All of the above challenges are already well known by banks,therefore, it’s no surprise that the Basel Committee on Banking Supervisor formally identified the challenges in their paper Principles of data aggregation and risk reporting issued in January 2013. The Basel paper clearly specifies 14 principles that banks need to review and adopt as part of their effort to be compliant. Since the Global Financial Crisis (GFC), the focus on data has increased with data-centric regulatory examinations. These examinations require financial institutions to prove data quality, data reconciliation or demonstrate traceability of risk data information from source to final reports (www.deloitte.com-assets-riskdata_pdf_120913).

ApiroRates is a versatile and high performance software platform that facilitates an organisation’s ability to collect, validate, cleanse, enrich, audit, process and distribute market data, gathered from a variety of sources, including automated systems and customizable specialty feeds.The qualified data, is available for intraday or end of day distribution and analysis.

ApiroRates bridges the gap between business and technology and also provides the solution for Basel principles 2-6 (refer Appendix A) specifically for Market Data.

Furthermore, a second paper, issued by the Basel Committee on Banking Supervisor in December 2013 to document progress to date with respect to implementation of these 14 principles, revealed that the least progress has been made with principles 2, 3 and 6 which is exactly where ApiroRates is specifically positioned for Market Data.

Market Data refers to indices, pricing and other trade related information for financial instruments such as Bonds,Treasury Bills, Foreign Exchange, Equities and Commodities as reported by trading venues such as a stock exchanges and brokers of OTC platforms.

2. APIRO RATES FEATURES

1. Sourcing data from multiple data feeds

2. Sourcing multiple data formats

3. Configurable transformation of data , eg. xml, csv, json

4. Configurable raw data violation rules (zero, negative)

5. Validation

6. Cleansing

7. Enrichment

8. Error reporting

9. Configurable market data aggregation algorithms (average)

10. Configurable aggregation violation rules, eg. stale, threshold min. source

11. Post aggregation cleansing rules (roll forward intra/EOD, re-source)

12. Post aggregation processors (corporate actions, fill gaps (bonds) against an index)

13. Holiday Calendars

14. Corporate actions

15. Corporate actions sourcing

16. Processing over 50,000 rates in few seconds

17. Sourcing/storing/adjusting/distributing historical data of 10 years

18. Approval workflows

19. Audit

20. Configurable APIs

21. Requires only commodity hardware

22. Scheduling for sourcing and distributions

23. Distributions (manual/auto) to downstream systems

24. Distributions in various formats

25. Rate Collections

26. Advance exports to support calculations, eg. regression, correlation, yield curves

27. Advanced, flexible and powerful configurable algorithms.

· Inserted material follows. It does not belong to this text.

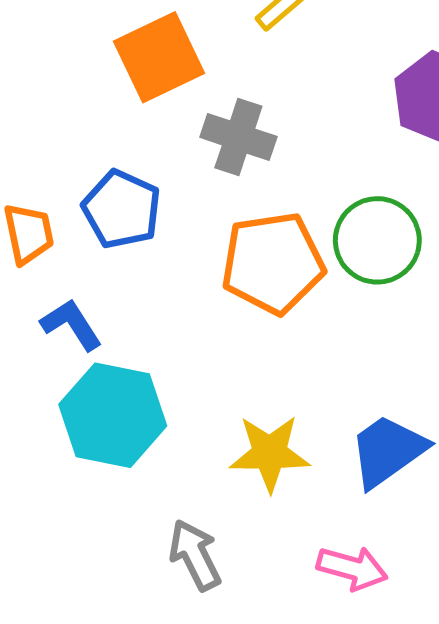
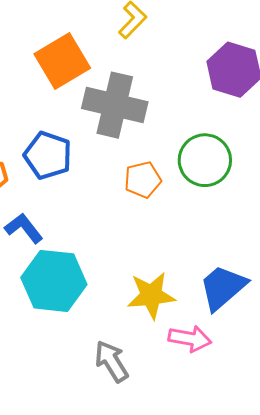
gray cross: (238, 137) -> (115, 105), size x1.4
orange pentagon: (273, 263) -> (143, 180), size x0.6
pink arrow: (352, 568) -> (190, 339), moved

3. APIRO RATES PLUS FEATURES

1. Scenario set group maintenance

2. Risk Factor tagging in scenario set

3. Portfolio position file replication

4. Scenario set perturbation settings

5. Risk factor proxy tagging

6. Risk factor gap fill & back fill

7. History computation based on a proxy index

8. Back fill and gap fill based on proxy index

9. Daily historical scenario set of 252 data points

10. Weekly stress scenario set of selected date range of 252 data points

11. Daily historical scenario set for selection asset class (RCC)

12. Rate drill down

4. APIRO RATES PHASES

The above diagram illustrates the recommended phased approach of deploying a new instance of ApiroRates.

Phase 1: The purpose of the first phase (30-90 days) is to deploy ApiroRates and ensure all of the data feeds are configured and daily/intra/historical sourcing is in place for both manual and scheduled triggers. Data aggregation, validation, cleansing, enrichment, audit and distributions to downstream systems is established in such a way that the ApiroRates platform and its flexible, configurable algorithms morph into a system which complies not only to the global regulatory standards but also to the local and internal rules and regulations constraining a specific bank.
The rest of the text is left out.